Brief: Without including any images, please transcribe all the lines below exactly.

Records shown:
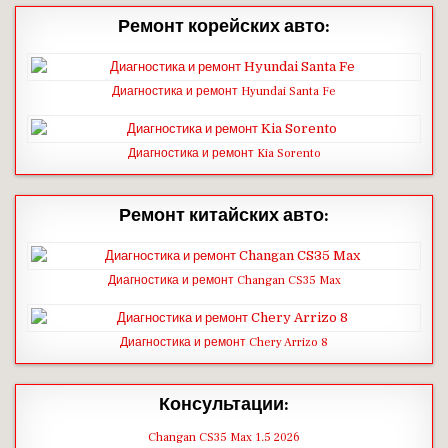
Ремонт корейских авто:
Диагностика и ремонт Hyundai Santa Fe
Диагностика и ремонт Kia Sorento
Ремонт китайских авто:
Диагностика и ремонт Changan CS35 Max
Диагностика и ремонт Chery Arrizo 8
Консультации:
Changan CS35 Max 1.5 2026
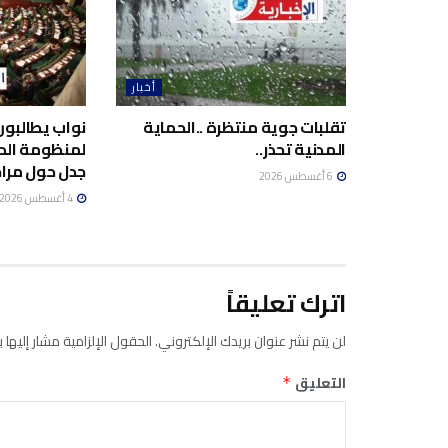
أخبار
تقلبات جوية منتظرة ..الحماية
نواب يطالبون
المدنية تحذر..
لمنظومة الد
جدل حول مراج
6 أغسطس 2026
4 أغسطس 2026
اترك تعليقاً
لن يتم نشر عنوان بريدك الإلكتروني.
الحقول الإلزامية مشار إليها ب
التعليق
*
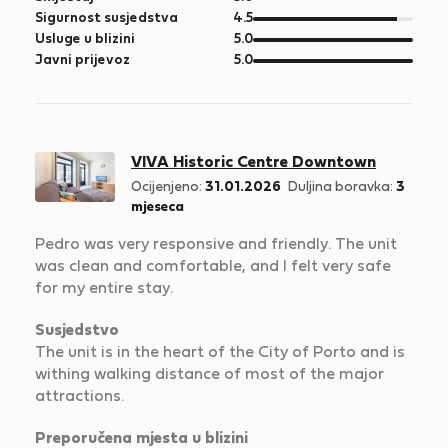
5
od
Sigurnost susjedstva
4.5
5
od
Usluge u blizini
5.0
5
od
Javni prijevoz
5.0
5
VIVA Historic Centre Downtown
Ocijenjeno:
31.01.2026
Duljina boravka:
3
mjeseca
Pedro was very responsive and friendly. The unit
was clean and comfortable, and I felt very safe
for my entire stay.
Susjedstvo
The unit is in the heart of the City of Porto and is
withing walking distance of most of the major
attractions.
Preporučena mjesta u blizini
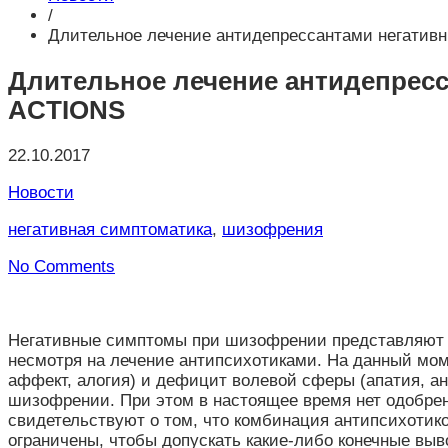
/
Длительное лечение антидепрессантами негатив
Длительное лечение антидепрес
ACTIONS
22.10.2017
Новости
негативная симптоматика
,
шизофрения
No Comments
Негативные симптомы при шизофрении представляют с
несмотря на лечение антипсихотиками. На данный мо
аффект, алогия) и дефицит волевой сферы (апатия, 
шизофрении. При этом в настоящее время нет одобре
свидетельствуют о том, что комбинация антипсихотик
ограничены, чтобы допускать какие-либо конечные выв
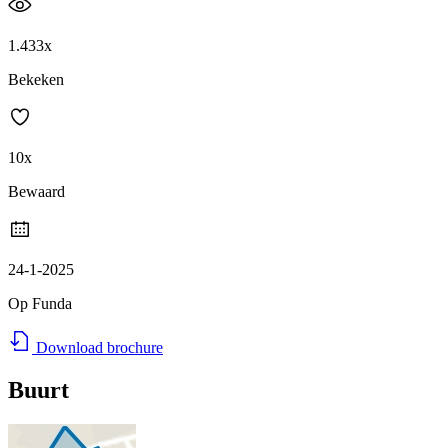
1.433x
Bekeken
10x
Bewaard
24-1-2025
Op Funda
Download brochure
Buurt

The completed task:
Ремонт корейских авто:
Диагностика и ремонт Hyundai Santa Fe
Диагностика и ремонт Kia Sorento
Ремонт китайских авто:
Диагностика и ремонт Changan CS35 Max
Диагностика и ремонт Chery Arrizo 8
Консультации:
Changan CS35 Max 1.5 2026
أخبار
تقلبات جوية منتظرة ..الحماية
نواب يطالبون
المدنية تحذر..
لمنظومة الد
جدل حول مراج
6 أغسطس 2026
4 أغسطس 2026
اترك تعليقاً
لن يتم نشر عنوان بريدك الإلكتروني.
الحقول الإلزامية مشار إليها ب
التعليق
*
5
od
Sigurnost susjedstva
4.5
5
od
Usluge u blizini
5.0
5
od
Javni prijevoz
5.0
5
VIVA Historic Centre Downtown
Ocijenjeno:
31.01.2026
Duljina boravka:
3
mjeseca
Pedro was very responsive and friendly. The unit
was clean and comfortable, and I felt very safe
for my entire stay.
Susjedstvo
The unit is in the heart of the City of Porto and is
withing walking distance of most of the major
attractions.
Preporučena mjesta u blizini
/
Длительное лечение антидепрессантами негатив
Длительное лечение антидепрес
ACTIONS
22.10.2017
Новости
негативная симптоматика
,
шизофрения
No Comments
Негативные симптомы при шизофрении представляют с
несмотря на лечение антипсихотиками. На данный мо
аффект, алогия) и дефицит волевой сферы (апатия, 
шизофрении. При этом в настоящее время нет одобре
свидетельствуют о том, что комбинация антипсихотик
ограничены, чтобы допускать какие-либо конечные выв
1.433x
Bekeken
10x
Bewaard
24-1-2025
Op Funda
Download brochure
Buurt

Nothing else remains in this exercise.